What are the responsibilities and job description for the Chef de Cuisine position at Tim Ma Hospitality @ Westin Georgetown?
About Tim Ma Hospitality
We believe that hospitality is a radical act. Founded by Chef Tim Ma, our group is built on the idea that great food should be accessible, meaningful, and deeply rooted in the communities we serve. From Michelin-recognized fine dining to high-volume Chinese-American takeout, our portfolio is diverse, but our mission is singular: to build restaurants that have a soul.
We aren't a corporate machine; we are a collection of chefs, creators, and hospitality professionals who care about the 'why' as much as the 'what.' We’re a DC-based team with national recognition, but we stay grounded by investing in our people and building spaces where our team can grow, lead, and build a career they are proud of.
The Role
The Chef de Cuisine is the 'Daily Heartbeat' of the kitchen.
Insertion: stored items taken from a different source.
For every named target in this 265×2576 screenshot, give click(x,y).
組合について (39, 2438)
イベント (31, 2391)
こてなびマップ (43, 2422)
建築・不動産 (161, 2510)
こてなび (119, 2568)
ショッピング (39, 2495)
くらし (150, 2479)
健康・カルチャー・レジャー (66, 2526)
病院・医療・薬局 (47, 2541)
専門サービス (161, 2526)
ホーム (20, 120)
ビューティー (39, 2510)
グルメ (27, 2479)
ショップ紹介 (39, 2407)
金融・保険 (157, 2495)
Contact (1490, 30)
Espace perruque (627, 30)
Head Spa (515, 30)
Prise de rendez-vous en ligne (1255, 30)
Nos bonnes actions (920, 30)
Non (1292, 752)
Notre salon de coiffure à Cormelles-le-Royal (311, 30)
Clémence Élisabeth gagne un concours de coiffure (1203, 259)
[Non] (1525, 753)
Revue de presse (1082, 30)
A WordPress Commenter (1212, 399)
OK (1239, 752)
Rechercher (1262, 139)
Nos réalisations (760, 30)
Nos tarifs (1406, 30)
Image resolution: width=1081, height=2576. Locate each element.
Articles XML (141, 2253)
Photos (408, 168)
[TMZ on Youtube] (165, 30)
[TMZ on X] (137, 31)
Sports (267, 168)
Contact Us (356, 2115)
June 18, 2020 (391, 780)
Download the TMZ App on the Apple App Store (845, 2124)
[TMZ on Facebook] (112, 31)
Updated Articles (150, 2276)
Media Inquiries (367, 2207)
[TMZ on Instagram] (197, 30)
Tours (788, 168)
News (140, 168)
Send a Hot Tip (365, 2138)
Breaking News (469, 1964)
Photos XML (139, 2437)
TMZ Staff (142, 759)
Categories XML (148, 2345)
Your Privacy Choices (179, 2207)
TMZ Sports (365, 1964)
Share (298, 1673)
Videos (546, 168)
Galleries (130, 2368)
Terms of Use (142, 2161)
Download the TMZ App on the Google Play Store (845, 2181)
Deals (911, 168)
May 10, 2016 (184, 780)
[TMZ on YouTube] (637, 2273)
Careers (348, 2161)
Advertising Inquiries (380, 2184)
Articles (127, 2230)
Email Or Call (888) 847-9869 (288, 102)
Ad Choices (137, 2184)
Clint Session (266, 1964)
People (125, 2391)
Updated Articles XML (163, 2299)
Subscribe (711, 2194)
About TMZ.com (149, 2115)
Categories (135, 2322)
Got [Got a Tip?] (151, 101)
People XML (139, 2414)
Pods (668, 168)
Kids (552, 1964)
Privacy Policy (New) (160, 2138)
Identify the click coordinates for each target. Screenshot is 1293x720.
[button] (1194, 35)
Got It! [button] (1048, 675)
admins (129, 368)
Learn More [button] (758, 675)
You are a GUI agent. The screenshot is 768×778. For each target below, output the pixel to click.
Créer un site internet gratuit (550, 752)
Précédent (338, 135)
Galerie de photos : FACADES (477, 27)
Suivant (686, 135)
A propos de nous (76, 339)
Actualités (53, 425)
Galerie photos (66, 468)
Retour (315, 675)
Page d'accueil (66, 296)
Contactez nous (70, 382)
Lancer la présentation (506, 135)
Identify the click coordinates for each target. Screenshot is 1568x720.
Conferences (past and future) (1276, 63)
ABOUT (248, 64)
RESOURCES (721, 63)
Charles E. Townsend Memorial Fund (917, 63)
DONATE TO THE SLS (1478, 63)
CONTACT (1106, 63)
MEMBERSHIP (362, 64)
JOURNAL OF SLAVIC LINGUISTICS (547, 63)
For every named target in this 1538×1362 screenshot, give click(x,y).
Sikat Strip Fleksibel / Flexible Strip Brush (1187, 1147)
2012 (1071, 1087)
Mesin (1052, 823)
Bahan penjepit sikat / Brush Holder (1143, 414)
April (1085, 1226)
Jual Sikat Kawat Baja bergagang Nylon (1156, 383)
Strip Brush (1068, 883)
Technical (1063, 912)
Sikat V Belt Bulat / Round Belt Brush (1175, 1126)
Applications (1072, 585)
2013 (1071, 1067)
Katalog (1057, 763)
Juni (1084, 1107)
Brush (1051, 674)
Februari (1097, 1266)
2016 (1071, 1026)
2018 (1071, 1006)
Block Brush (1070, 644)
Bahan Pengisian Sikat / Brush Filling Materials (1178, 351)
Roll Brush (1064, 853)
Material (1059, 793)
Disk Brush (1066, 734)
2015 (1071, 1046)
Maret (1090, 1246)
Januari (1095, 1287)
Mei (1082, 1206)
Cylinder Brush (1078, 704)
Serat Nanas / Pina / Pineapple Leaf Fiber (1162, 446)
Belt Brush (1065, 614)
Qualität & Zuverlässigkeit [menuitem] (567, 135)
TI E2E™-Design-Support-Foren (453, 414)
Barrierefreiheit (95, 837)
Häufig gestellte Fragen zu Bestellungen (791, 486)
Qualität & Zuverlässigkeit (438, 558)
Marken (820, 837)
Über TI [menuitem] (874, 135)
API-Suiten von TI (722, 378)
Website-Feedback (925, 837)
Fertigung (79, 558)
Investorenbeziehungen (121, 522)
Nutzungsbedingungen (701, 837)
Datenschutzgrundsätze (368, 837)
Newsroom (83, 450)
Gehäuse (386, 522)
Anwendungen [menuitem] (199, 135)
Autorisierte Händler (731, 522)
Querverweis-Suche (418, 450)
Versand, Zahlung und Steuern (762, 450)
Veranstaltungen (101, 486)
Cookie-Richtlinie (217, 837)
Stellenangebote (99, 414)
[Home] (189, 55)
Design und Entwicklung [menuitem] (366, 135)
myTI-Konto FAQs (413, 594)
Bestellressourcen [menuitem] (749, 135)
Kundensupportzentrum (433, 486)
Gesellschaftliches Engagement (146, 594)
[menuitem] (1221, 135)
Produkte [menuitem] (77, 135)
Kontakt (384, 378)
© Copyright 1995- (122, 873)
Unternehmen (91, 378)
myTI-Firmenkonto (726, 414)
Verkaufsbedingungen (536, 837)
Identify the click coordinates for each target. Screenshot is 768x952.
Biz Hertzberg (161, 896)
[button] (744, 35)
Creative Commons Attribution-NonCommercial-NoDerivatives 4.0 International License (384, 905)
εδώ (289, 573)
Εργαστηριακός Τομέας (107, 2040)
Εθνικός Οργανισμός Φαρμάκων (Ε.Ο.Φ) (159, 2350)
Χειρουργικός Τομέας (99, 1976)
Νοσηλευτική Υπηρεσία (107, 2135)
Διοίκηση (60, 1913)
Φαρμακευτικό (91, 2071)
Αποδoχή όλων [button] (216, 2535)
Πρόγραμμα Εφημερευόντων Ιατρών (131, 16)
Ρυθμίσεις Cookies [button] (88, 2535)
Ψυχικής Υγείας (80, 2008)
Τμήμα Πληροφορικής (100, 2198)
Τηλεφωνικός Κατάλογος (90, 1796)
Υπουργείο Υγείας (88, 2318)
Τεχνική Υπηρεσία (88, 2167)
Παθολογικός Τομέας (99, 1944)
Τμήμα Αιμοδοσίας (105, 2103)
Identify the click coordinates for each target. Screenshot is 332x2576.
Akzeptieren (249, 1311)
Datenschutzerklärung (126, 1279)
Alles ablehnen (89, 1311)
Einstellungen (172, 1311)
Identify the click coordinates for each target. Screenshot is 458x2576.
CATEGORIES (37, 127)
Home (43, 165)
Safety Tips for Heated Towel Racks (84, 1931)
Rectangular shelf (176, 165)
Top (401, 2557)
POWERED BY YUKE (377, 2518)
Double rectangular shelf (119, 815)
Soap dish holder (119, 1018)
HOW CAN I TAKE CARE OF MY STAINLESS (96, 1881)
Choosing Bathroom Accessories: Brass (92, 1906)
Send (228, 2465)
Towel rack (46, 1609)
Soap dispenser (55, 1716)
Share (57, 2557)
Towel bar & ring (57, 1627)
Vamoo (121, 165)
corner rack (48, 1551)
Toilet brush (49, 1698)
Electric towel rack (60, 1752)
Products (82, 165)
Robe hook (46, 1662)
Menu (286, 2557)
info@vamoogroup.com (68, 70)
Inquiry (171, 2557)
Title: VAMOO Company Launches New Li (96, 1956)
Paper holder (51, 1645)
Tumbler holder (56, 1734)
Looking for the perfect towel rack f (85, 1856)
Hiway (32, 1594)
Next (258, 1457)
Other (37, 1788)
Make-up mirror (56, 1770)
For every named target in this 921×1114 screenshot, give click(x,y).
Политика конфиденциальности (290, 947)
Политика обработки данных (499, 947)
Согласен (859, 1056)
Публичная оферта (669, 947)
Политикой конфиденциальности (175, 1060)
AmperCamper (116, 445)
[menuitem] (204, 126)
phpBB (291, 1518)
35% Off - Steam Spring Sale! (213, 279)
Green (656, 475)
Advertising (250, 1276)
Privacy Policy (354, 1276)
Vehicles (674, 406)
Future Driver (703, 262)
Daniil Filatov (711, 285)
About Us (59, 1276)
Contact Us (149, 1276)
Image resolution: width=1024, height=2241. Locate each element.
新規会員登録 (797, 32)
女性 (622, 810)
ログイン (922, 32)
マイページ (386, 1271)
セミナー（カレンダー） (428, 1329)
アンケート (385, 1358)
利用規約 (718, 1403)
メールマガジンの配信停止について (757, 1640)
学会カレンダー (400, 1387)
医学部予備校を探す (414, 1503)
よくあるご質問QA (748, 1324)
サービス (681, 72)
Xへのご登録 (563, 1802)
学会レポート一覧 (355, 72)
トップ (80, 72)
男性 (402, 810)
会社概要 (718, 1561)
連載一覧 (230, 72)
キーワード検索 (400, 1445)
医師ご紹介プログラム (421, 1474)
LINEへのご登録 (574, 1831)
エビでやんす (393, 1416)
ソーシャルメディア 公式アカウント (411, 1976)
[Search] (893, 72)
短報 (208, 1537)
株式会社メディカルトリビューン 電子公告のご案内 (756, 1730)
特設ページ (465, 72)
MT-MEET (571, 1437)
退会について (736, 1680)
You are the creative and operational lead of your specific unit, responsible for the daily execution of the Executive Chef’s vision. You are a hands-on leader who spends the majority of your time on the line, coaching cooks and ensuring that every plate leaving the kitchen is a testament to our standards of hospitality and quality.
What You’ll Own
- Daily Kitchen Ops: Oversee all BOH dayparts; lead the morning prep teams and manage the 'Pass' during high-volume service to ensure seamless FOH/BOH communication.
- Menu Implementation: Execute seasonal menu changes and daily specials; lead staff tastings to ensure the FOH team understands the story and technique behind every dish.
- Inventory & COGS: Conduct weekly inventory counts; manage daily ordering and spoilage logs to ensure the kitchen meets its financial goals without compromising quality.
- Culture & Training: 'Certify' all line cooks on their stations; foster a kitchen culture rooted in mutual respect, technical growth, and professional mentorship.
- Safety & Sanitation: Maintain a 'Grade A' kitchen at all times; oversee daily, weekly, and monthly deep-cleaning schedules and equipment maintenance.
Who You Are
- 4 years in high-volume kitchens with at least 2 years in a management role.
- Technically proficient in diverse cuisines and cooking methods (from precision plating to high-heat sear).
- A mentor at heart who takes pride in the professional development and promotion of junior staff.
- Calm, decisive, and highly organized under the pressure of a DC dinner rush.
What We Offer
- Competitive salary commensurate with experience.
- Comprehensive Health, Dental, and Vision benefits.
- Dining privileges at Any Day Now, Lucky Danger, Sushi Sato.
- Professional development and a clear path to Executive Chef within the group.